BCR/ABL-mediated increased expression of multiple known and novel genes that may contribute to the pathogenesis of chronic myelogenous leukemia.

The BCR/ABL chimeric protein plays a central role in the pathogenesis of chronic myelogenous leukemia (CML). Intensive research has elucidated many signal transduction pathways activated by BCR/ABL. However, few studies addressed BCR/ABL-dependent alterations in gene expression that may contribute to the pathobiology of CML. To additionally define such downstream genes, we performed a subtractive hybridization between cord blood (CB) CD34(+) cells transduced with an MSCV-retrovirus vector containing either enhanced green fluorescent protein (eGFP) alone or p210(BCR/ABL)-internal ribosome entry site-eGFP. Thirty-four subtracted clones expressed in p210-eGFP but not eGFP-transduced CD34(+) cells have been confirmed by Northern blot and sequenced.
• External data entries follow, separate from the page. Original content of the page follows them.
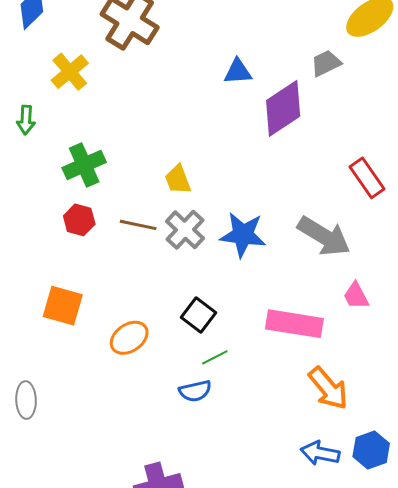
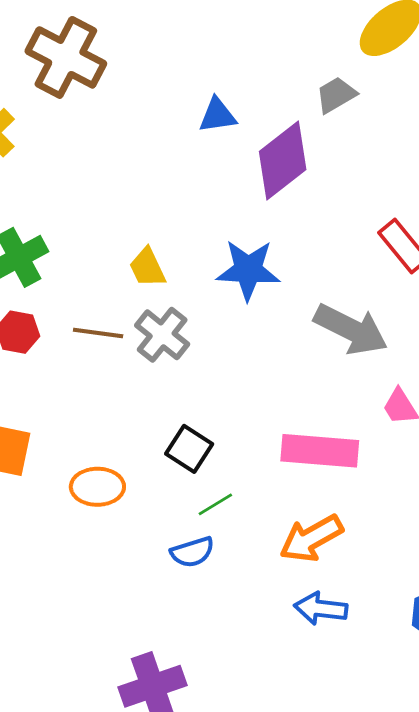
blue star: (243, 235) -> (248, 270), moved
orange ellipse: (129, 338) -> (97, 487), turned 39
orange arrow: (328, 388) -> (311, 538), moved, turned 105
blue arrow: (320, 453) -> (321, 609), moved

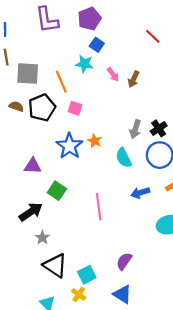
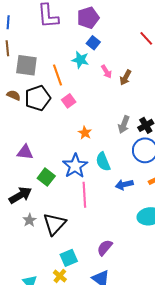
pink square: (75, 108) -> (69, 101), turned 32
blue star: (69, 146) -> (75, 166), moved
cyan semicircle: (124, 158) -> (103, 162), moved
black triangle: (55, 265) -> (55, 224), moved, turned 35

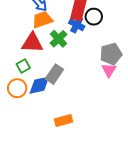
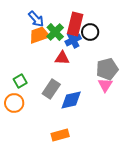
blue cross: (77, 25) -> (73, 40), turned 35
green cross: (58, 39) -> (55, 32), moved
red triangle: (32, 43) -> (62, 58), moved, size x0.7
blue diamond: (39, 85) -> (71, 100), moved

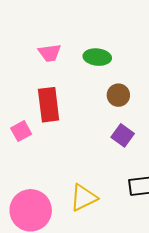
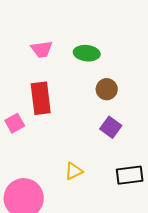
yellow triangle: (83, 198) -> (74, 171), moved, size x0.7

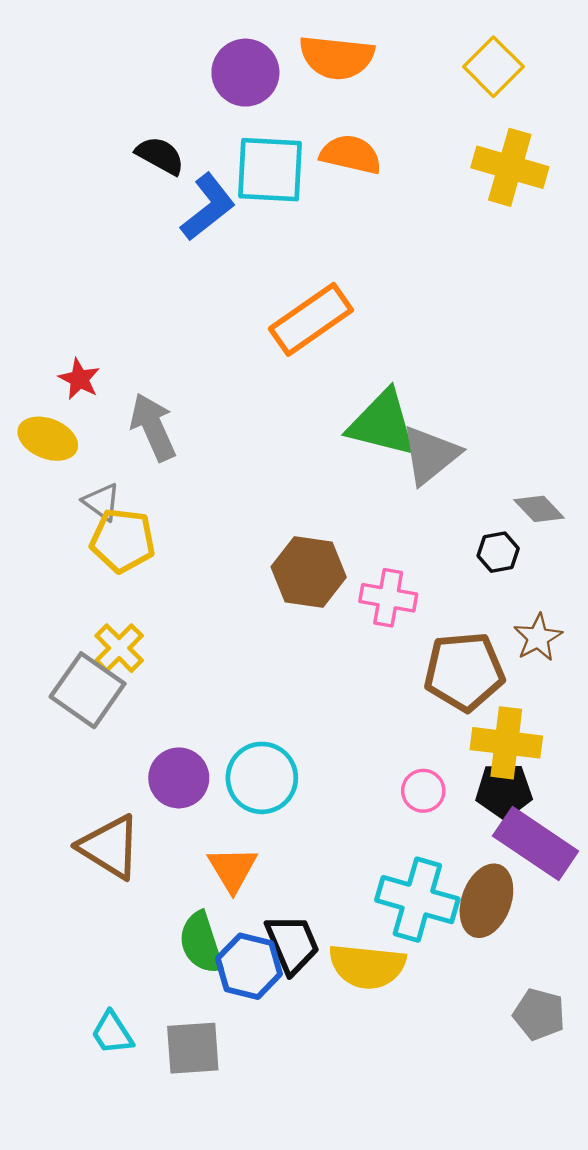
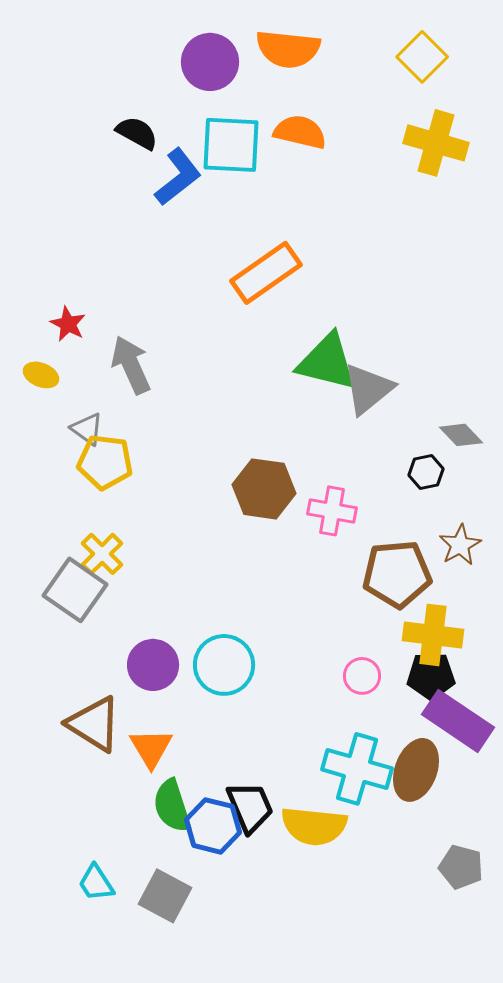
yellow ellipse: (48, 439) -> (41, 375), size x0.7
orange triangle: (233, 869) -> (151, 748), moved
gray square: (193, 1048) -> (165, 896), turned 32

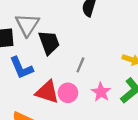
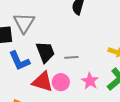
black trapezoid: (49, 43) -> (45, 52), moved
gray line: (80, 65) -> (71, 57), turned 64

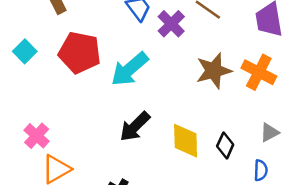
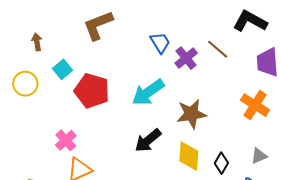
red pentagon: (80, 53) -> (92, 91), moved
brown star: (214, 71) -> (191, 114), moved

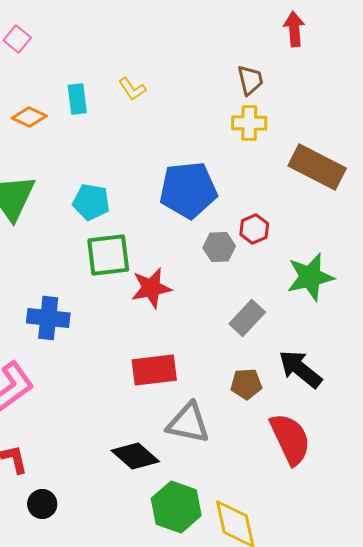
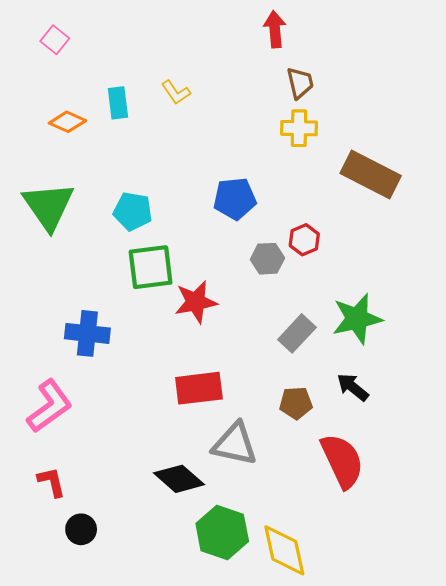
red arrow: (294, 29) -> (275, 29), moved
blue pentagon: (188, 190) -> (235, 199), size x0.7
green star: (310, 277) -> (357, 319), moved
black arrow: (300, 369) -> (353, 387), size x0.7

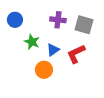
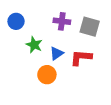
red L-shape: (76, 54) -> (81, 58), turned 30

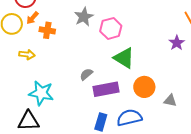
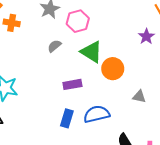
gray semicircle: (86, 74) -> (54, 46), moved
orange circle: (144, 87) -> (113, 69), moved
purple rectangle: (106, 89) -> (72, 84), size x0.7

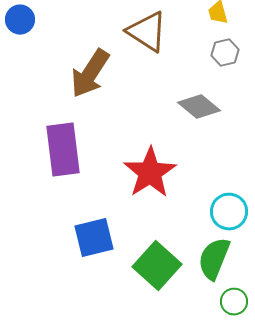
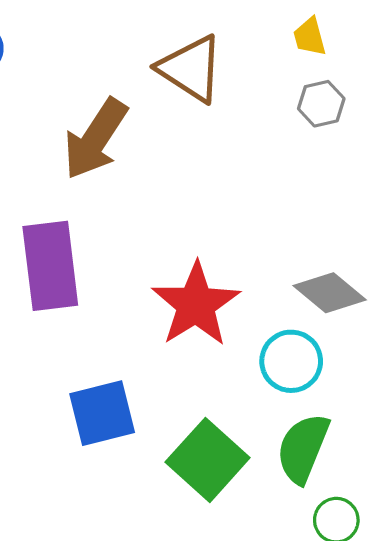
gray diamond: (199, 107) -> (330, 293), moved
cyan circle: (229, 212) -> (291, 361), moved

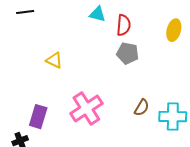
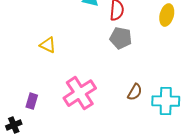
purple rectangle: (38, 117) -> (32, 101), size x0.7

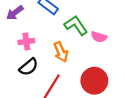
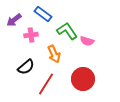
pink cross: (26, 42) -> (31, 35), moved

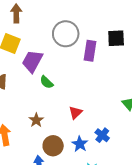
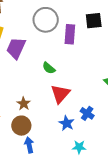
green semicircle: (47, 82) -> (49, 68), moved
red triangle: (75, 113) -> (60, 94), size x1.5
brown circle: (53, 146) -> (21, 126), moved

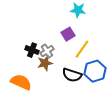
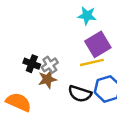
purple square: (68, 34) -> (98, 44), moved, size x1.5
yellow line: (82, 49) -> (92, 62), turned 42

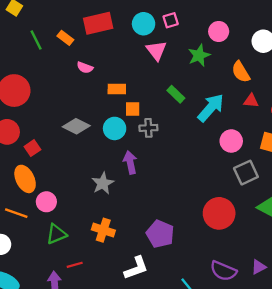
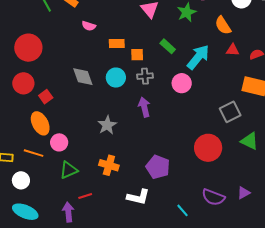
orange square: (133, 109) -> (137, 55), moved
gray diamond: (76, 126) -> (83, 77), turned 45
pink circle: (231, 141) -> (182, 83), moved
purple arrow: (130, 162) -> (144, 107), moved
white L-shape: (136, 268) -> (138, 197), turned 35

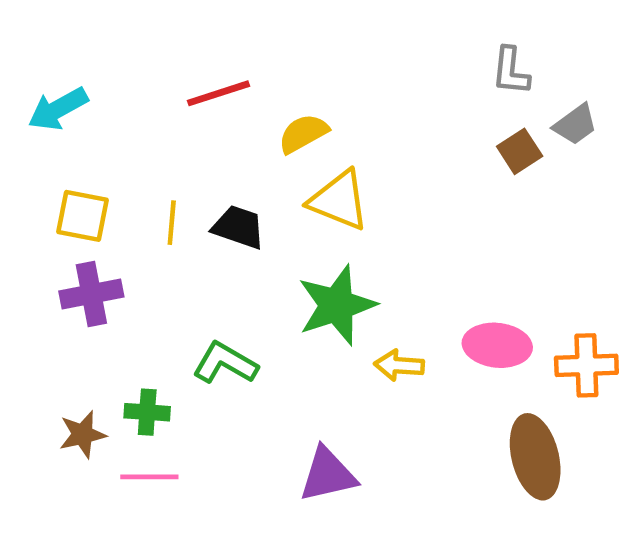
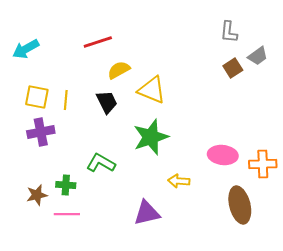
yellow semicircle: (303, 133) -> (119, 70), moved
yellow line: (172, 223) -> (66, 100), moved
black trapezoid: (239, 227) -> (107, 102), turned 45
yellow arrow: (399, 365) -> (179, 181), moved

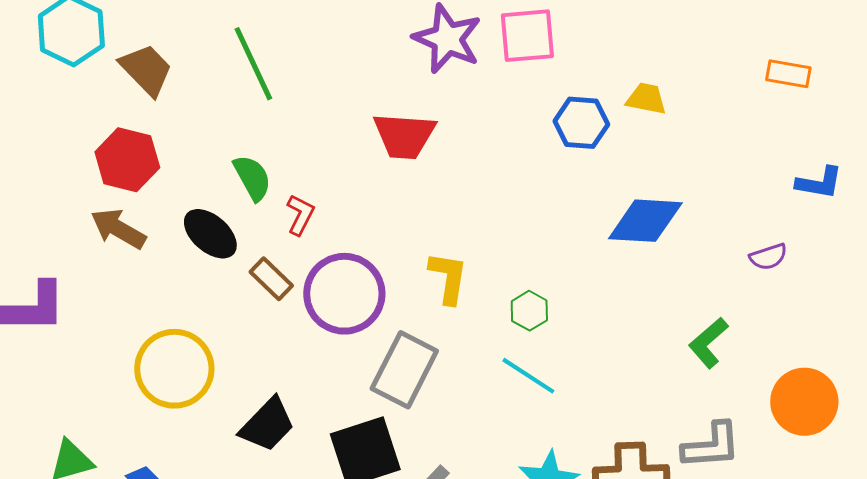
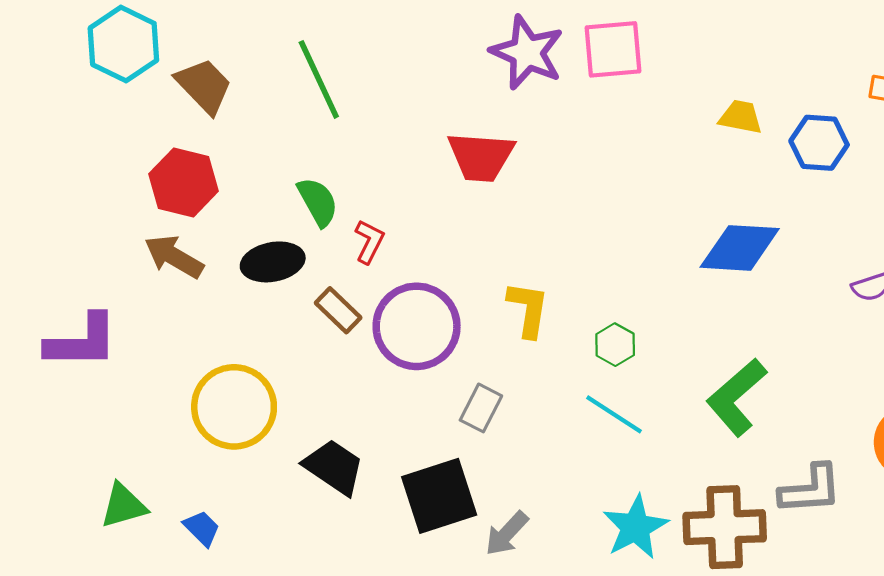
blue hexagon: (581, 123) -> (819, 143), moved
black ellipse: (210, 234) -> (273, 262), turned -52
green L-shape: (708, 343) -> (736, 397), moved, size x1.4
gray rectangle: (404, 370) -> (481, 408), size x0.6
black trapezoid: (267, 425) -> (334, 467), turned -100

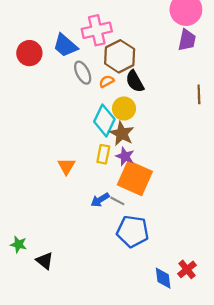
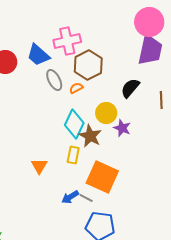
purple trapezoid: (187, 40) -> (150, 50), size x1.5
black semicircle: (135, 81) -> (130, 88), moved, turned 70
yellow circle: (124, 109) -> (106, 113), moved
purple star: (125, 156) -> (122, 128), moved

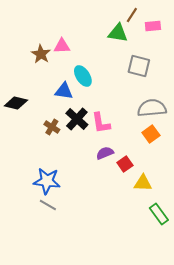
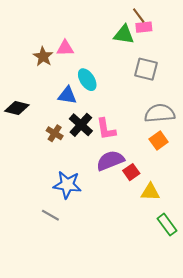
brown line: (132, 15) -> (139, 16), turned -70
pink rectangle: (153, 26) -> (144, 27), moved
purple semicircle: (105, 153) -> (110, 161), size x1.5
blue star: (47, 181) -> (67, 185), moved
Fifty-nine percent represent novel proteins, and 41% are homologous to known genes. Quantitative real-time PCR analysis confirmed that 14 of 14 genes tested were also overexpressed in additional populations of p210(BCR/ABL)-transduced CB CD34(+) cells, as well as in CD34(+) cells from primary newly diagnosed CML patients versus GFP-transduced CB or samples from normal donors. Western blot analysis showed that the known sequences were also overexpressed at the protein level. Treatment of BCR/ABL(+) cells with the Abl-specific tyrosine kinase inhibitor STI571 decreased expression at the mRNA as well as protein level of some but not all of the gene products. This suggests that increased gene expression is in some cases tyrosine kinase-independent. Some of the overexpressed genes are implicated in cellular processes known to be disturbed in CML, including the mitogen-activated protein kinase or the ubiquitin pathway, whereas overexpression of other genes, including RAN and NUP98, may implicate new cellular pathways involved in CML. Additional characterization of downstream genes activated by BCR/ABL may lead to important new insights in the molecular mechanisms underlying CML and identify potentially novel therapeutic targets for CML.